Vehicle body gap measurement support system and vehicle body gap measurement support method
The AR-based vehicle body gap measurement system efficiently locates and measures vehicle body gaps by integrating CAD data with AR, addressing inefficiencies in traditional manual methods.
Patent Information
- Authority / Receiving Office
- JP · JP
- Patent Type
- Applications
- Current Assignee / Owner
- TOYOTA JIDOSHA KK
- Filing Date
- 2024-12-05
- Publication Date
- 2026-06-17
Smart Images

Figure 2026098508000001_ABST
Abstract
Description
Technical Field
[0001] The present disclosure relates to a vehicle body gap measurement support system and a vehicle body gap measurement support method.
Background Art
[0002] In automobile production, quality checks are carried out. As one of the quality check processes, there is an operation of plate gap measurement for measuring the size of the gap at the overlapping part of vehicle body parts to prevent quality defects such as water leakage.
[0003] As a related technology, there is a method of transmitting specific AR content from a content management server that stores AR content containing work items for specifying operations on external devices and standard measurement values of measurable measurement values for those work items to a mobile device.
Prior Art Documents
Patent Documents
[0004]
Patent Document 1
Summary of the Invention
Problems to be Solved by the Invention
[0005] Generally, as a working method for finding gaps, a method is taken in which the CAD shot diagram around the gap to be measured is confirmed for each gap and compared with the actual vehicle to identify the location. However, it is difficult to identify the location of the measurement target from the vehicle as a whole only with the CAD shot diagram of a small area around the gap, and there is a problem that the work takes time.
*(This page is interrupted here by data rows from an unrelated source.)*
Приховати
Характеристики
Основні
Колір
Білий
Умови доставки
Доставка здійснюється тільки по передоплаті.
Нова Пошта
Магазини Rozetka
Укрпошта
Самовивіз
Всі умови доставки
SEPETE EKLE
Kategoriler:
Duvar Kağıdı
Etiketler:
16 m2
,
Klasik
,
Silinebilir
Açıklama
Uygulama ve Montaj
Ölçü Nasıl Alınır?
[0006] The present disclosure provides a vehicle body gap measurement support system and a vehicle body gap measurement support method that can shorten the working time of workers by making the position and information of the gap to be measured visible in AR (Augmented Reality).
Means for Solving the Problems
[0007] The vehicle body gap measurement support system according to this disclosure is a vehicle body gap measurement support system that assists an operator in measuring the gaps of overlapping parts of a vehicle body, and comprises: a model providing unit that provides a CAD model; a conversion unit that converts information including the design value of the gap into a data format that can be digitally processed; and an integrated output unit that associates the CAD model provided by the model providing unit, the digitally processable data converted by the conversion unit, and a CAD shot drawing of the gap to be measured, and outputs position information and design value information of the gap to be measured. This allows information about gaps to be displayed using augmented reality (AR) at the appropriate location on the vehicle body.
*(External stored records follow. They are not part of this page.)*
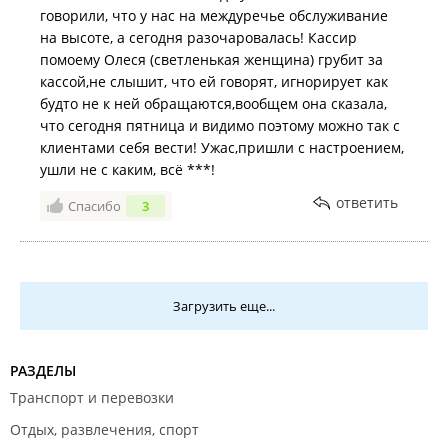
говорили, что у нас на междуречье обслуживание
на высоте, а сегодня разочаровалась! Кассир
помоему Олеся (светленькая женщина) грубит за
кассой,не слышит, что ей говорят, игнорирует как
будто не к ней обращаются,вообщем она сказала,
что сегодня пятница и видимо поэтому можно так с
клиентами себя вести! Ужас,пришли с настроением,
ушли не с каким, всё ***!
ответить
Спасибо
3
Загрузить еще...
РАЗДЕЛЫ
Транспорт и перевозки
Отдых, развлечения, спорт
[0008] Furthermore, the vehicle body gap measurement support method according to this disclosure comprises the steps of: converting information including the design value of the gap into a data format that can be digitally processed; associating a CAD model, the converted digitally processable data, and a CAD shot drawing of the gap to be measured, and outputting location information and design value information of the gap to be measured. This allows information about gaps to be displayed using augmented reality (AR) at the appropriate location on the vehicle body. [Effects of the Invention]
[0009] This disclosure provides a vehicle body gap measurement support system and a vehicle body gap measurement support method that can shorten the worker's working time by making it possible to confirm the location and information of the gap to be measured using augmented reality. [Brief explanation of the drawing]
[0010] [Figure 1] This figure shows an example of the configuration of the vehicle body gap measurement support system according to Embodiment 1. [Figure 2] This figure shows an example of a report output by the gap information output unit according to Embodiment 1 and data converted by the conversion unit. [Figure 3]This figure shows the state in which the CAD model according to Embodiment 1 and the data input from the conversion unit are integrated to display the location of the gap. [Figure 4] This figure shows the state in which the CAD model according to Embodiment 1 and the data input from the conversion unit are integrated to display the location of the gap. [Figure 5] This figure shows an example of a state in which the gap information necessary for measurement according to Embodiment 1 is displayed in AR according to the target vehicle. [Modes for carrying out the invention]
[0011] Embodiment 1 The configuration of the vehicle body gap measurement support system according to this embodiment will be described below with reference to the drawings. Figure 1 is a diagram showing an example of the configuration of the vehicle body gap measurement support system. In the following description, the gap will be defined as the gap between overlapping parts of the vehicle body.
[0012] As shown in Figure 1, the vehicle body gap measurement support system 1 comprises a model provisioning unit 11, a gap information output unit 12, a conversion unit 13, an integrated output unit 14, and a display unit (AR glasses) 15.
[0013] The model supply unit 11 provides the integrated output unit 14 with a CAD (Computer-Aided Design) model that shows the position of the vehicle and the gap.
[0014] The gap information output unit 12 outputs report data containing gap information, which is used in practical applications, to the conversion unit 13. In this case, the report data output by the gap information output unit 12 is data from an Excel report created in Excel.
[0015] The conversion unit 13 converts the data from the Excel report input from the gap information output unit 12, which includes the design values for the gaps, into a digitally processable data format and outputs it to the integrated output unit 14. The conversion unit 13 can change the data format by executing a conversion program.
[0016] More specifically, in the conversion unit 13, by executing an Excel macro for data modification that has been created in advance, it is possible to convert the data of the Excel form into a data format that is easier to process digitally in the output unit.
[0017] Here, FIGS. 2(a) to 2(c) are diagrams showing an example of the Excel form output by the gap information output unit 12 and the data converted by the conversion unit 13.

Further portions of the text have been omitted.